RECORD SET →
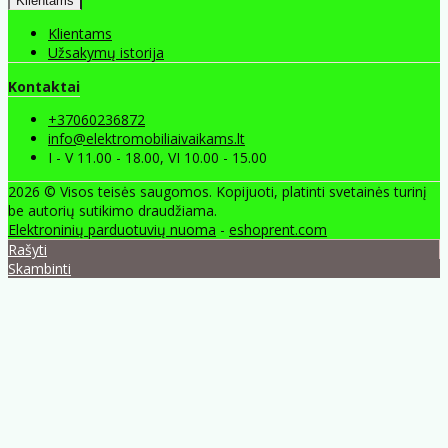
Klientams
Klientams
Užsakymų istorija
Kontaktai
+37060236872
info@elektromobiliaivaikams.lt
I - V 11.00 - 18.00, VI 10.00 - 15.00
2026 © Visos teisės saugomos. Kopijuoti, platinti svetainės turinį
be autorių sutikimo draudžiama.
Elektroninių parduotuvių nuoma
-
eshoprent.com
Rašyti
Skambinti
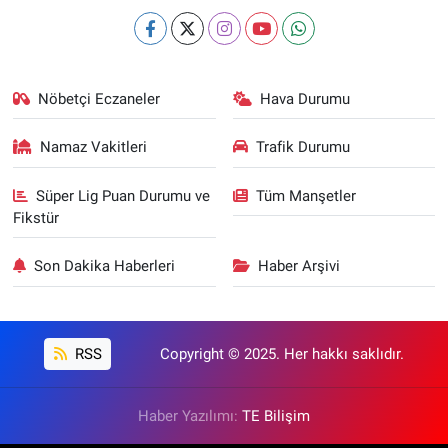
Nöbetçi Eczaneler
Hava Durumu
Namaz Vakitleri
Trafik Durumu
Süper Lig Puan Durumu ve
Tüm Manşetler
Fikstür
Son Dakika Haberleri
Haber Arşivi
RSS
Copyright © 2025. Her hakkı saklıdır.
Haber Yazılımı:
TE Bilişim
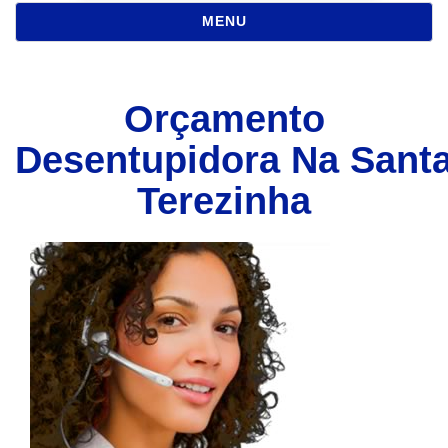
NAVEGAÇÃO
MENU
Orçamento
Desentupidora Na Sant
Terezinha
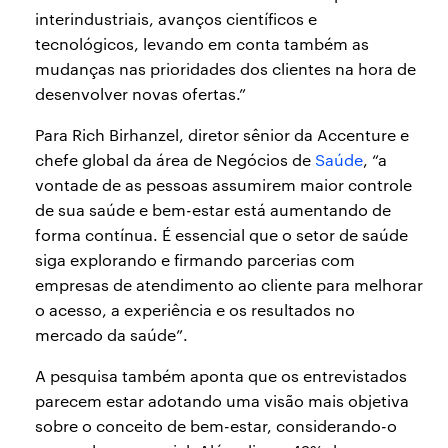
interindustriais, avanços científicos e
tecnológicos, levando em conta também as
mudanças nas prioridades dos clientes na hora de
desenvolver novas ofertas.”
Para Rich Birhanzel, diretor sênior da Accenture e
chefe global da área de Negócios de
Saúde
, “a
vontade de as pessoas assumirem maior controle
de sua saúde e bem-estar está aumentando de
forma contínua. É essencial que o setor de saúde
siga explorando e firmando parcerias com
empresas de atendimento ao cliente para melhorar
o acesso, a experiência e os resultados no
mercado da saúde”.
A pesquisa também aponta que os entrevistados
parecem estar adotando uma visão mais objetiva
sobre o conceito de bem-estar, considerando-o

WORK REQUEST →
Set the records down again exactly, and omit any picture in them.

WRITTEN ANSWER →
Klientams
Klientams
Užsakymų istorija
Kontaktai
+37060236872
info@elektromobiliaivaikams.lt
I - V 11.00 - 18.00, VI 10.00 - 15.00
2026 © Visos teisės saugomos. Kopijuoti, platinti svetainės turinį
be autorių sutikimo draudžiama.
Elektroninių parduotuvių nuoma
-
eshoprent.com
Rašyti
Skambinti
Nöbetçi Eczaneler
Hava Durumu
Namaz Vakitleri
Trafik Durumu
Süper Lig Puan Durumu ve
Tüm Manşetler
Fikstür
Son Dakika Haberleri
Haber Arşivi
RSS
Copyright © 2025. Her hakkı saklıdır.
Haber Yazılımı:
TE Bilişim
NAVEGAÇÃO
MENU
Orçamento
Desentupidora Na Sant
Terezinha
interindustriais, avanços científicos e
tecnológicos, levando em conta também as
mudanças nas prioridades dos clientes na hora de
desenvolver novas ofertas.”
Para Rich Birhanzel, diretor sênior da Accenture e
chefe global da área de Negócios de
Saúde
, “a
vontade de as pessoas assumirem maior controle
de sua saúde e bem-estar está aumentando de
forma contínua. É essencial que o setor de saúde
siga explorando e firmando parcerias com
empresas de atendimento ao cliente para melhorar
o acesso, a experiência e os resultados no
mercado da saúde”.
A pesquisa também aponta que os entrevistados
parecem estar adotando uma visão mais objetiva
sobre o conceito de bem-estar, considerando-o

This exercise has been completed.